MRI excels in soft tissue visualization and compositional assessment; CT offers superior bone detail and faster acquisition, with emerging dual-energy techniques adding material differentiation capabilities.

Actual:

MRI excels in soft tissue visualization and compositional assessment; CT offers superior bone structure characterization; ultrasound provides dynamic, real-time evaluation; and nuclear medicine techniques, including positron emission tomography (PET), capture metabolic and molecular processes [88,89,90].

Example C:

Activation of P2X7 promotes astrocyte differentiation, and astrocytes can secrete inflammatory mediators, which further promote the activation of microglia and ultimately contribute to the development of chronic pain.

Actual:

Activation of P2X7 promotes astrocyte differentiation, and astrocytes can secrete D-serine, a co-agonist at NMDARs, to enhance both homo- and heterosynaptic long-term potentiation (LTP (146)).

The examples are not neutral summaries of the original text. The altered wording makes the fabricated citations appear more epistemically important than they are in the source papers.
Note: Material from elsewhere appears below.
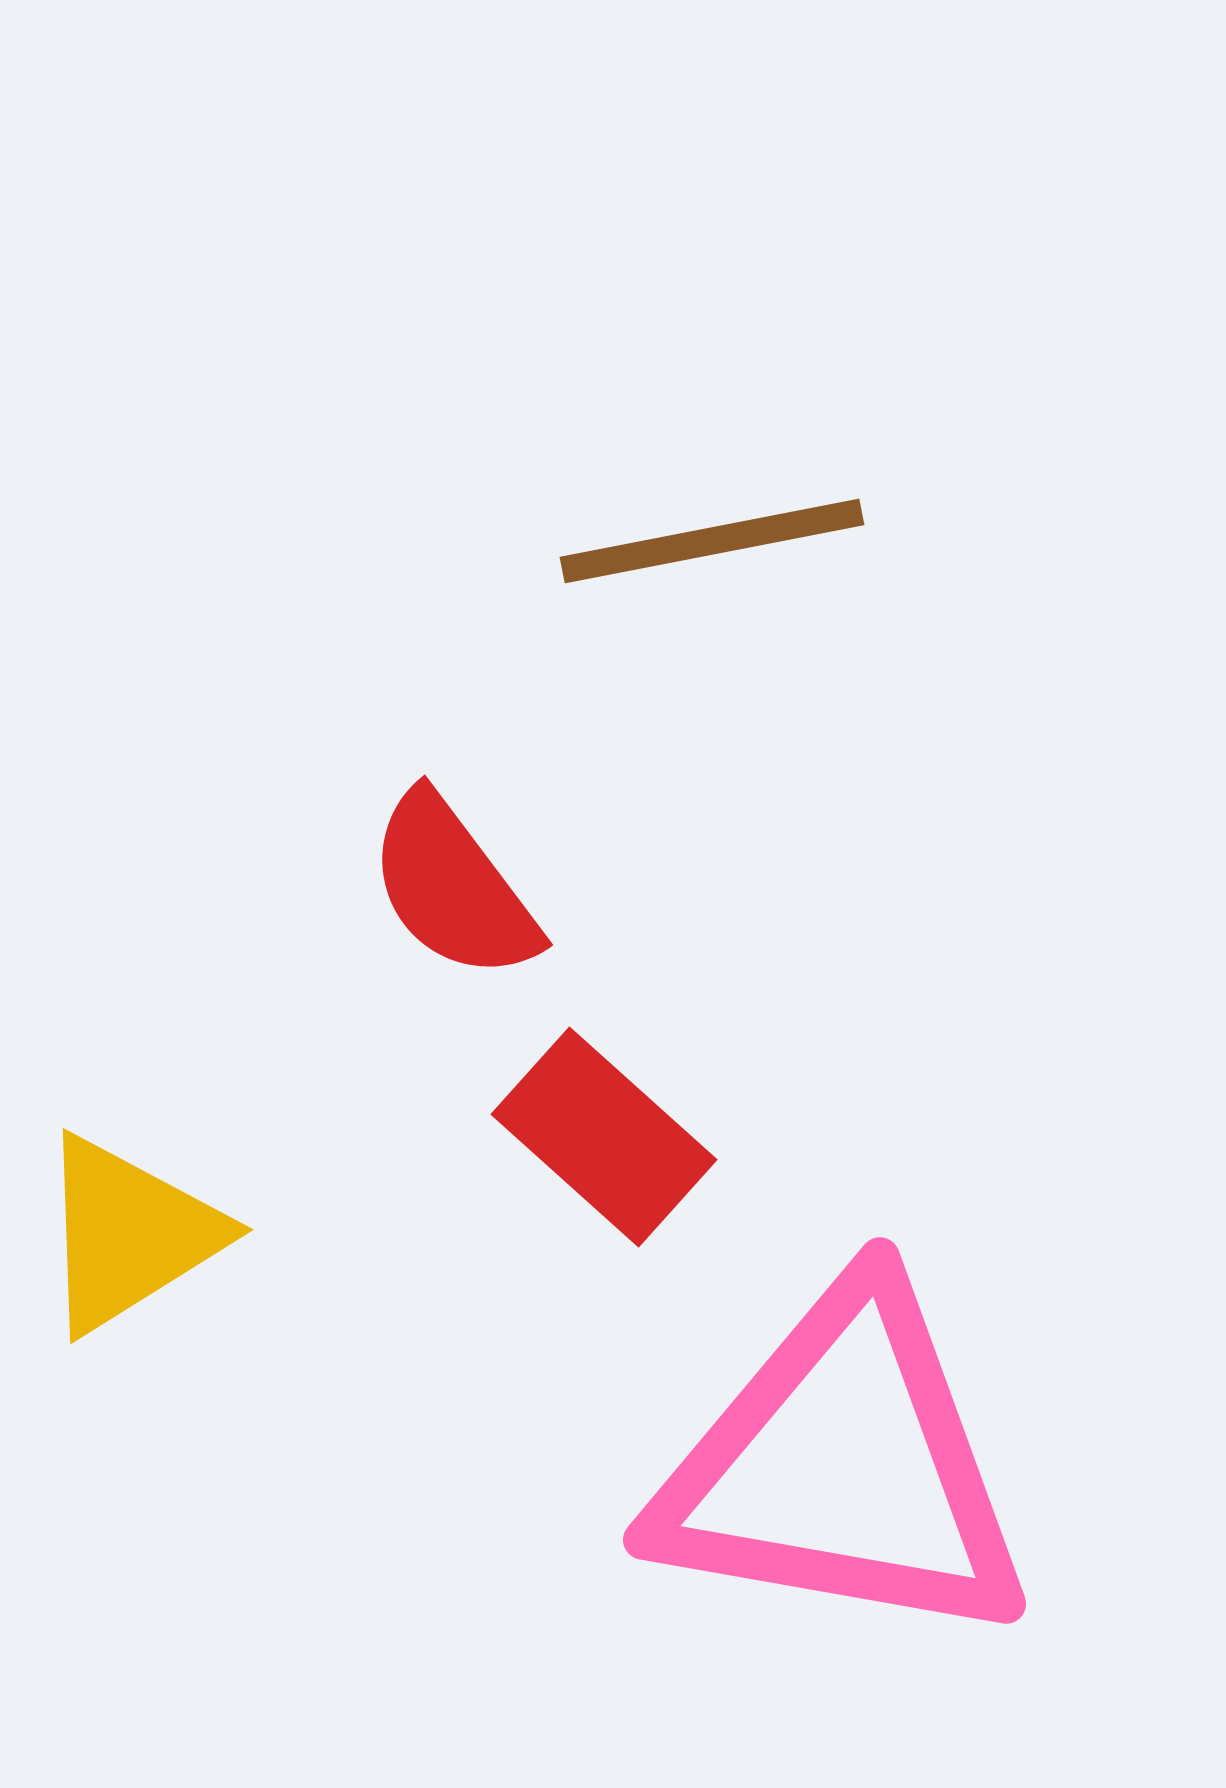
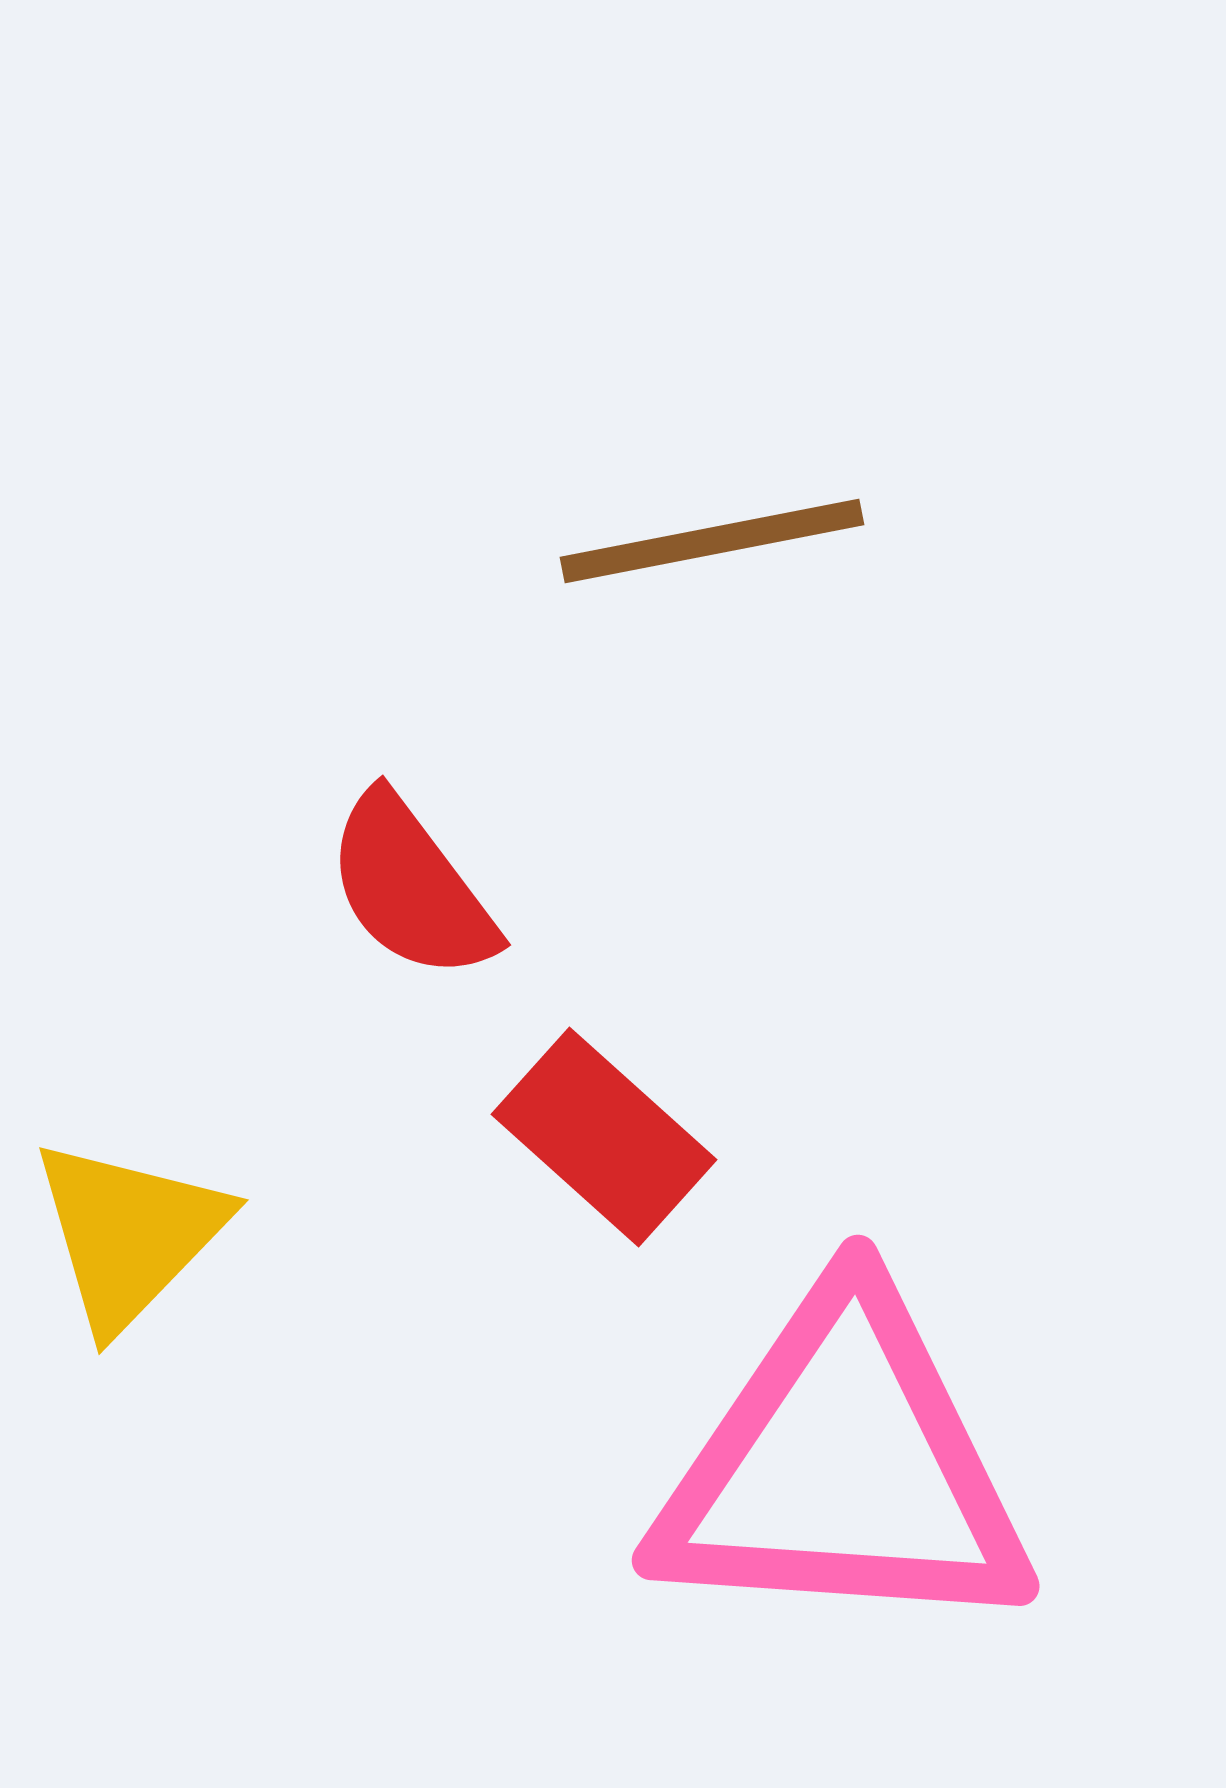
red semicircle: moved 42 px left
yellow triangle: rotated 14 degrees counterclockwise
pink triangle: rotated 6 degrees counterclockwise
A statement supported by multiple citations, one of which is fabricated, is not the same as a statement appearing to rest on a single fabricated citation (Examples B and C). A fabricated citation linked to a statement that makes anodyne and uncontroversial observations about imaging techniques (Example B) is not doing substantial epistemic work. A statement that “more severe cases required intensive care” is far more cautious than the stronger causal interpretation that “more individuals survived initial injuries” (Example A).

The irony here is difficult to miss. A paper warning about fabricated citations strengthens its case through altered quotations that make the offending references appear more epistemically consequential than they are in the source papers themselves.

The Lancet paper identifies a real phenomenon. Fabricated citations exist and appear to be increasing, although they currently are a marginal problem in the grand scheme of academic literature. But the examples in the supplementary appendix suggest that the dominant failure mode is not fabricated evidence supporting radical falsehoods. More often, the fake citations appear attached to background claims, disciplinary signalling, or low-load rhetorical scaffolding. That does not make them acceptable, but it does matter for understanding the scale and nature of the problem.

The more interesting question is not simply whether a citation exists, but what work it is doing in the argument. A fake citation attached to intellectual grease is very different from fabricated evidence entering a meta-analysis or clinical guideline. Treating all citation failures as equivalent obscures the distinction between bibliographic error, rhetorical inflation, and genuine epistemic corruption.